*Exercise*: Check every line of the entries below for "entre", and copy the lines that have it.

───── Provided material

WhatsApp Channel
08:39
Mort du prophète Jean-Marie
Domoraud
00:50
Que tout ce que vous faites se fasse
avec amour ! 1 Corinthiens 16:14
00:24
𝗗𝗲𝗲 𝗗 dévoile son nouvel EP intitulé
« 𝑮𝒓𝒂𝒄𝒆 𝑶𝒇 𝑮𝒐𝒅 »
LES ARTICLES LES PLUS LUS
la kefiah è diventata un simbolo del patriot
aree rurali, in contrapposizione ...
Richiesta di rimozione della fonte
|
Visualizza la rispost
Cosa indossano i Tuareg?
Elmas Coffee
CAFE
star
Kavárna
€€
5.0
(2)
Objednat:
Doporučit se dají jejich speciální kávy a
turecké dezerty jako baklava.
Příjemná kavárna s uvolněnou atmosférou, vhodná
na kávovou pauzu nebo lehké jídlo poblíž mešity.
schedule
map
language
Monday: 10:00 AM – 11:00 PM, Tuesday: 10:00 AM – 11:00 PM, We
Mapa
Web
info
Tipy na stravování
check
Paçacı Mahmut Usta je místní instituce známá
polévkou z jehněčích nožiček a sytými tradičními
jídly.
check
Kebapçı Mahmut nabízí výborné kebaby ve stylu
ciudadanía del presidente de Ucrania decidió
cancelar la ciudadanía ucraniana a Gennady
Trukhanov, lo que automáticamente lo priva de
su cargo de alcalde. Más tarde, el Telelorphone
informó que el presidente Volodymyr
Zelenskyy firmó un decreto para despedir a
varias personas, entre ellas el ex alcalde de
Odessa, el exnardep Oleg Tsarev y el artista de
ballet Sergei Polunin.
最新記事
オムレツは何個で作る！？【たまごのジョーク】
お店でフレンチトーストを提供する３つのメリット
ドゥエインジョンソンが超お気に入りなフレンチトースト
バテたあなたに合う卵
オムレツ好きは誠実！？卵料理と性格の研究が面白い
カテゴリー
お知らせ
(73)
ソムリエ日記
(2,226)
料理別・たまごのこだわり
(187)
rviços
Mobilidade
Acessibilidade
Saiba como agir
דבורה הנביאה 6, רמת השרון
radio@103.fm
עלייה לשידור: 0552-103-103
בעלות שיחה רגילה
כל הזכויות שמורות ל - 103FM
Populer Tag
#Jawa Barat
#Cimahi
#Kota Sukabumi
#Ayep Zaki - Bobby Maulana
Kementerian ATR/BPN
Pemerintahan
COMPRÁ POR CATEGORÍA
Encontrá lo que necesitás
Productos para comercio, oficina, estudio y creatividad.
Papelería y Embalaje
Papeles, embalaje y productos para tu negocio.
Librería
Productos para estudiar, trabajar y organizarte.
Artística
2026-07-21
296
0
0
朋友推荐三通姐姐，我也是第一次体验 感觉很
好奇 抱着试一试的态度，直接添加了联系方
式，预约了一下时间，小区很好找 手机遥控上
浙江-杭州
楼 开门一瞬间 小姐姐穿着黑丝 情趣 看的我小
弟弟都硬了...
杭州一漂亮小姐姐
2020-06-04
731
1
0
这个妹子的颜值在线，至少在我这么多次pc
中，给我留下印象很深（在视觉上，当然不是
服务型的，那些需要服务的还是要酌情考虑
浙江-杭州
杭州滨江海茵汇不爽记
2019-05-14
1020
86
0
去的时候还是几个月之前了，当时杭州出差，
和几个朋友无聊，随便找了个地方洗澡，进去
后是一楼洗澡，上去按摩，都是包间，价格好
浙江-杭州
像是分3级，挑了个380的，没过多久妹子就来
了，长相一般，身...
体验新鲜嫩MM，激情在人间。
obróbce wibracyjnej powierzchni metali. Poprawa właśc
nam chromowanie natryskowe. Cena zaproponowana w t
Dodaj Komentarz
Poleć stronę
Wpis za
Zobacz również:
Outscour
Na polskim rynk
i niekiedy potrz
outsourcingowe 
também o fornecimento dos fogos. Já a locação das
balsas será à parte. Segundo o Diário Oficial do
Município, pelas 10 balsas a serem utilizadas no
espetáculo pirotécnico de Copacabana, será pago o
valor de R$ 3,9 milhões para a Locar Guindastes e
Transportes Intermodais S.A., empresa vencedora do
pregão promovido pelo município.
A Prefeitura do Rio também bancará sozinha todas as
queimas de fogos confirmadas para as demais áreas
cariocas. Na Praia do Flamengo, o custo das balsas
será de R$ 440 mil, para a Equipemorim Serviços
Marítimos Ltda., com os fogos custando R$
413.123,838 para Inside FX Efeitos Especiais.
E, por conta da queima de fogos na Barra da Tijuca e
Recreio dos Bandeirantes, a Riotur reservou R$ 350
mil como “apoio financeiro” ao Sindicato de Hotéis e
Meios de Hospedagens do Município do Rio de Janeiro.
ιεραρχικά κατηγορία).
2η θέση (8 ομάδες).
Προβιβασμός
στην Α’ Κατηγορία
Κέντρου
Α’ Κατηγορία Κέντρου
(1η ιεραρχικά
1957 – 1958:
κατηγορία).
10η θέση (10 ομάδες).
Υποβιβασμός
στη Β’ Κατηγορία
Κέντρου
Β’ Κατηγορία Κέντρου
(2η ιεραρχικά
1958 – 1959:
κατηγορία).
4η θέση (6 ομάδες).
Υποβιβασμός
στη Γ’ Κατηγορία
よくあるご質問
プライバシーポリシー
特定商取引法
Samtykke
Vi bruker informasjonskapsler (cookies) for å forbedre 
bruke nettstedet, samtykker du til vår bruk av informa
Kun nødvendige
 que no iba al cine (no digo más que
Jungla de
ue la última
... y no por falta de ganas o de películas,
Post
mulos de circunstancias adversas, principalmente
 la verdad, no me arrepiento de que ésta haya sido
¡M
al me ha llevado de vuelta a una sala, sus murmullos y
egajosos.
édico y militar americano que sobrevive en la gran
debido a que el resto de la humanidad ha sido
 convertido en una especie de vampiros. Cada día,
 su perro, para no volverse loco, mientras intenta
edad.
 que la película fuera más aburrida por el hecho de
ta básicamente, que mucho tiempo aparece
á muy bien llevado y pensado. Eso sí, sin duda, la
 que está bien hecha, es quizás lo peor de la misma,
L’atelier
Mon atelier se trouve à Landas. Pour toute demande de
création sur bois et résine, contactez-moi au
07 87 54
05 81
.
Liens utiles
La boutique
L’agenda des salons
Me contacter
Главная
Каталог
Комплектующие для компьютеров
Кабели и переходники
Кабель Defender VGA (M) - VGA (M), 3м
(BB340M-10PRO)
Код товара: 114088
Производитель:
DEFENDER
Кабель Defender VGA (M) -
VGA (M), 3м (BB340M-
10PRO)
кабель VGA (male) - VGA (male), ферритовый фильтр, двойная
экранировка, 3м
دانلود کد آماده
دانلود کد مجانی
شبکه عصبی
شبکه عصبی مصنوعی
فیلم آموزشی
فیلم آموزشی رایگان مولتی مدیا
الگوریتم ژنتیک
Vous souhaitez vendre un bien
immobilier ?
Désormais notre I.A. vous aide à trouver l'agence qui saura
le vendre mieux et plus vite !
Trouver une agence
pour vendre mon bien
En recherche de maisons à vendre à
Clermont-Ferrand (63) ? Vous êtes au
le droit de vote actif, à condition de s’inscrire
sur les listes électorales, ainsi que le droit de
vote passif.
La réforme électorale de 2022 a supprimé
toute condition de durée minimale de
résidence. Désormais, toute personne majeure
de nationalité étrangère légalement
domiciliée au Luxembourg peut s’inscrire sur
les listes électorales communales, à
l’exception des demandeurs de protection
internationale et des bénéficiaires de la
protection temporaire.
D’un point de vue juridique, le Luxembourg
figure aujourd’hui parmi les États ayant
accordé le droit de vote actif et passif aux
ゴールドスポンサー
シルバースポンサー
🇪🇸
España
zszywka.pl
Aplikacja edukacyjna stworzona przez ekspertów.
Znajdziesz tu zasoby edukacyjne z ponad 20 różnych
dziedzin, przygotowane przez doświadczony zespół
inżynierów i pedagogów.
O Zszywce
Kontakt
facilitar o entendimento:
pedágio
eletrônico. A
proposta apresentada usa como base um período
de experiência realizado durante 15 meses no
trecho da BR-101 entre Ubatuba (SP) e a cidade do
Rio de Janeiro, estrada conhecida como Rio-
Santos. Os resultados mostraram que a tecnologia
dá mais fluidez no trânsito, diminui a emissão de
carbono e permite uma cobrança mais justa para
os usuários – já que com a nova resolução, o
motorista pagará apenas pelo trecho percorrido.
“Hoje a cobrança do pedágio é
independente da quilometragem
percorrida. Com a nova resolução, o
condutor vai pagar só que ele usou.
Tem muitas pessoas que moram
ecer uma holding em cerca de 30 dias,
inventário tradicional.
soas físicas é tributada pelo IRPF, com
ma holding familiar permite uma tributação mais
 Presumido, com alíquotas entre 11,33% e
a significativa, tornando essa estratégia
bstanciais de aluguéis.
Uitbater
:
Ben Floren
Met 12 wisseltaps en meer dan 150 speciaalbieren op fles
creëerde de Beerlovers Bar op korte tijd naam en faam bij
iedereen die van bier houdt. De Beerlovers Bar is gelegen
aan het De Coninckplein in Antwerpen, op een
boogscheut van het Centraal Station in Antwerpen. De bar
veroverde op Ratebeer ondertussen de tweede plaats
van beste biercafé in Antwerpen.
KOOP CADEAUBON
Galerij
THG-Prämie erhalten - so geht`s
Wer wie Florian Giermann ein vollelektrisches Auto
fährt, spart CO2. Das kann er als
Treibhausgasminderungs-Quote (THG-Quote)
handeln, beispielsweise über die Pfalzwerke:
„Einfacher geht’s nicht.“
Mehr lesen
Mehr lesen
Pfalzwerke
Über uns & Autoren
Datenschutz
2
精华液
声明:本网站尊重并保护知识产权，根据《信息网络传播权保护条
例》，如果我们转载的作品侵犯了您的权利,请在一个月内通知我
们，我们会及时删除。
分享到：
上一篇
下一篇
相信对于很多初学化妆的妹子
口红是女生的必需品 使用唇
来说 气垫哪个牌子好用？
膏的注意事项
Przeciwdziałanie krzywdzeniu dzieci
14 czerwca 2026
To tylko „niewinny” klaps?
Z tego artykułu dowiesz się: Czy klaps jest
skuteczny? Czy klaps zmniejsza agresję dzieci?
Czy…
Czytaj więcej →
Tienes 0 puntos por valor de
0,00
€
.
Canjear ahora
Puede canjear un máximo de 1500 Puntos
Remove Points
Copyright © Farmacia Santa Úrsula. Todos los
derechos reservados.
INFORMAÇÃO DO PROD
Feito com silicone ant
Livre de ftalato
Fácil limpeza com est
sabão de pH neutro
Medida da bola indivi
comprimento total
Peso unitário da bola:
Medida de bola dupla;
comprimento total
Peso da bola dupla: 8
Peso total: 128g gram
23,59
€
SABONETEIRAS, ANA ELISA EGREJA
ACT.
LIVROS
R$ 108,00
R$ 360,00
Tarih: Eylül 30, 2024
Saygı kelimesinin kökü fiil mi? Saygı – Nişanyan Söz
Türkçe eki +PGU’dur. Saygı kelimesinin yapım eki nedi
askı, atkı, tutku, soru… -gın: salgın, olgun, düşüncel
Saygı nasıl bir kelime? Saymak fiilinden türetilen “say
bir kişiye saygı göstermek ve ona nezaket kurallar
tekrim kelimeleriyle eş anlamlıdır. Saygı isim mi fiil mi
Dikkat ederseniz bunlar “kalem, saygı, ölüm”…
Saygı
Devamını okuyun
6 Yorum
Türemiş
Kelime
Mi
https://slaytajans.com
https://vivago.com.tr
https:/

──────────

*Response to this exercise*:
varias personas, entre ellas el ex alcalde de
trecho da BR-101 entre Ubatuba (SP) e a cidade do
 Presumido, com alíquotas entre 11,33% e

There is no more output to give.